Nickolai Zeldovich: The TAs in this class largely help students through office hours, which are a mix of in-person and Zoom-based. Zoom-based office hours work well in this class, since student questions often concern specific implementation problems they’re running into, and it’s easy for students to share their screen with the TA via Zoom. We have weekly staff meetings to sync up on the upcoming course material, what topics the TAs are encountering in office hours, and what issues from office hours we should bring up at upcoming lectures. The TAs also sometimes run “hands-on” lectures focusing on pragmatics of doing lab assignments, which is effectively a preemptive office hours session that tries to cover the issues we expect students might run into.
OCW: The syllabus includes a warning that the skills you teach in the class could potentially be used in unethical or illegal ways. How could computer science education be designed to ensure that students go on to be responsible users of technology?
Nickolai Zeldovich: From the perspective of this class, I think it’s important for students to understand what security vulnerabilities look like, how attacks work, what it takes to build a secure system and protect from attacks, etc. This helps students have an informed viewpoint on the responsibilities of building a secure system, on what might be reasonable measures that should be taken to protect security and privacy, etc.
OCW: What would you like to share about teaching 6.5660 that we haven’t yet addressed?
Nickolai Zeldovich: One broader point is that security provides a cross-cutting view of computer systems, since security vulnerabilities and attacks often cut across traditional layers of abstraction that developers use in building systems, both in hardware and software. As a result, understanding computer security helps students gain a better appreciation for computer systems as a whole, and how all of the layers and components of a system fit together, which is useful even if the students don’t end up working on security specifically.
Curriculum Information
Prerequisites
Requirements Satisfied
- 6.5660 can be applied toward a Bachelor’s Degree in Electrical Engineering and Computer Science, but is not required.
- 6.5660 can be applied toward a Master’s or Doctorate Degree in Computer Science, but is not required.
Offered
Every spring semester
Assessment and Grading
Students’ grades were based on the following activities:
- 35% Two quizzes
- 55% Labs
- 10% Class participation and homework
Student Information
Enrollment
90 students
Student Background
The students were largely undergraduates (7% second-years, 36% third-years, and 44% fourth-years), with another 27% being grad students (a mix of MEng and PhD students). Most had exposure to computer systems in general, and some high-level understanding of security (e.g., from taking 6.1800). A small number had also taken the undergrad security class, 6.1600, though there wasn’t a big overlap between these two classes.

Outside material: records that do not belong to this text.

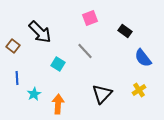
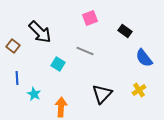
gray line: rotated 24 degrees counterclockwise
blue semicircle: moved 1 px right
cyan star: rotated 16 degrees counterclockwise
orange arrow: moved 3 px right, 3 px down
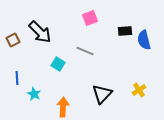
black rectangle: rotated 40 degrees counterclockwise
brown square: moved 6 px up; rotated 24 degrees clockwise
blue semicircle: moved 18 px up; rotated 24 degrees clockwise
orange arrow: moved 2 px right
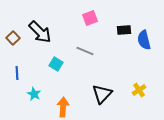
black rectangle: moved 1 px left, 1 px up
brown square: moved 2 px up; rotated 16 degrees counterclockwise
cyan square: moved 2 px left
blue line: moved 5 px up
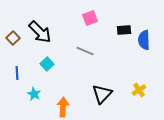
blue semicircle: rotated 12 degrees clockwise
cyan square: moved 9 px left; rotated 16 degrees clockwise
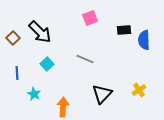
gray line: moved 8 px down
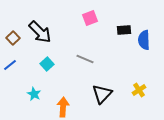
blue line: moved 7 px left, 8 px up; rotated 56 degrees clockwise
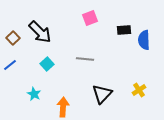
gray line: rotated 18 degrees counterclockwise
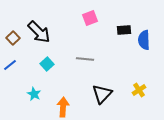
black arrow: moved 1 px left
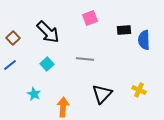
black arrow: moved 9 px right
yellow cross: rotated 32 degrees counterclockwise
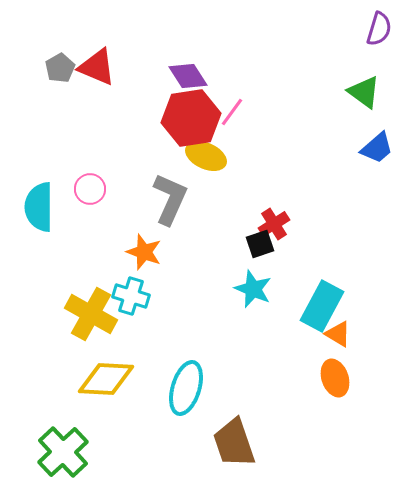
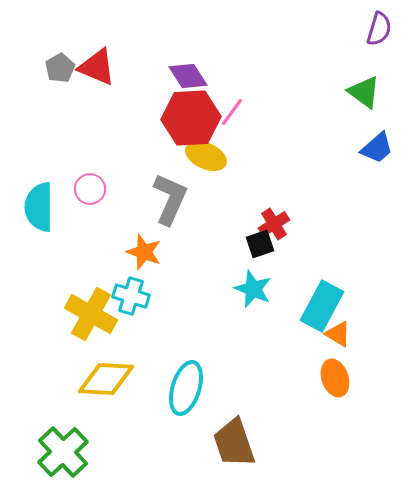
red hexagon: rotated 6 degrees clockwise
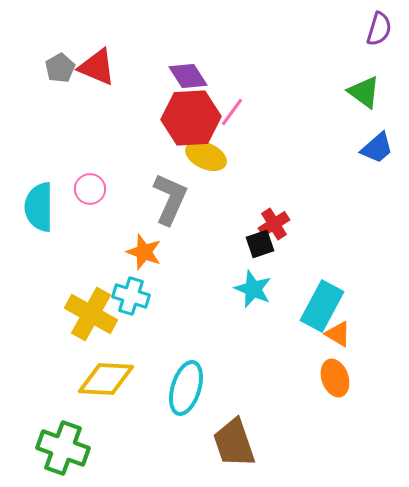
green cross: moved 4 px up; rotated 27 degrees counterclockwise
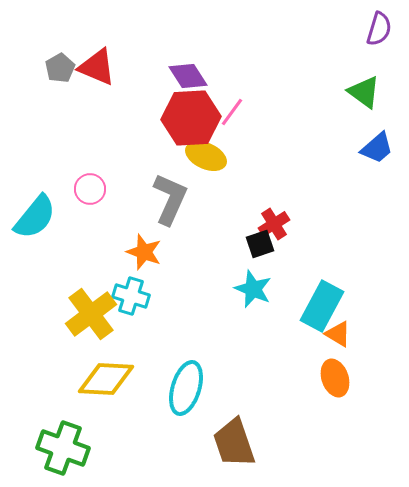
cyan semicircle: moved 4 px left, 10 px down; rotated 141 degrees counterclockwise
yellow cross: rotated 24 degrees clockwise
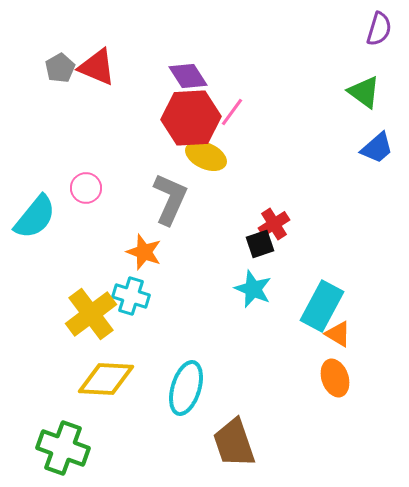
pink circle: moved 4 px left, 1 px up
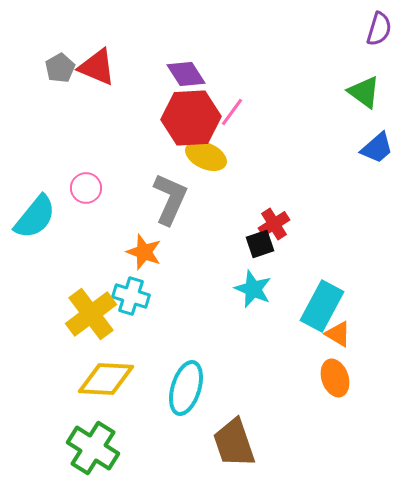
purple diamond: moved 2 px left, 2 px up
green cross: moved 30 px right; rotated 12 degrees clockwise
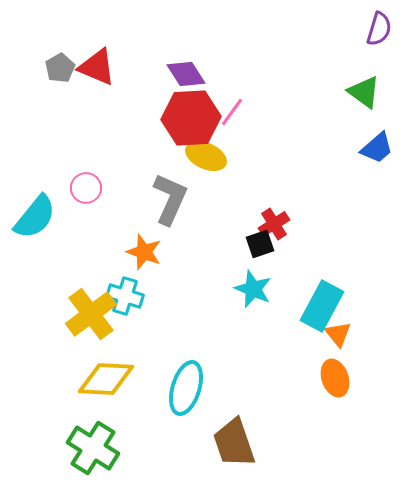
cyan cross: moved 6 px left
orange triangle: rotated 20 degrees clockwise
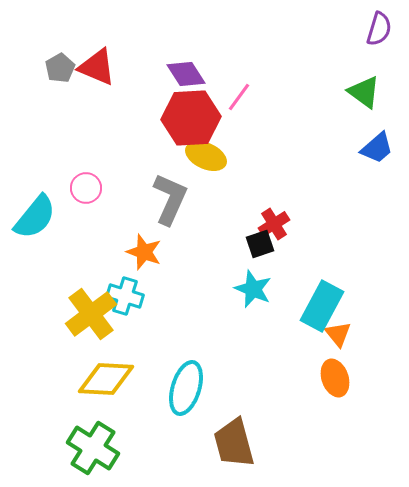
pink line: moved 7 px right, 15 px up
brown trapezoid: rotated 4 degrees clockwise
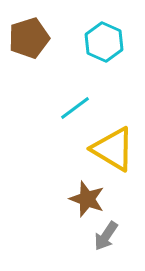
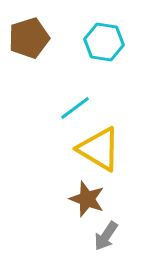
cyan hexagon: rotated 15 degrees counterclockwise
yellow triangle: moved 14 px left
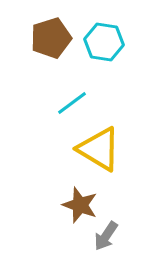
brown pentagon: moved 22 px right
cyan line: moved 3 px left, 5 px up
brown star: moved 7 px left, 6 px down
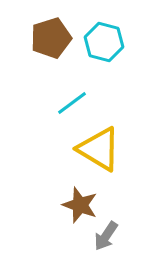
cyan hexagon: rotated 6 degrees clockwise
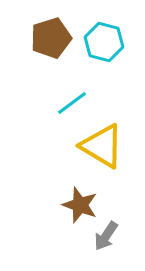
yellow triangle: moved 3 px right, 3 px up
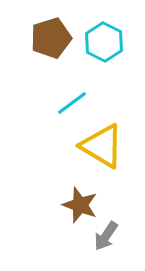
cyan hexagon: rotated 12 degrees clockwise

How Student Time Was Spent
During an average week, students were expected to spend 12 hours on the course, roughly divided as follows:
Lectures
- Met twice per week for 1.5 hours per session; 26 sessions total; mandatory attendance.
Labs
- Students spent about 6 hours per week working on the five self-paced lab assignments.
Out of Class
- Outside of class, students studied for quizzes, completed assigned readings, and (for each reading) wrote an answer to the preset lecture question as well as posing one question of their own.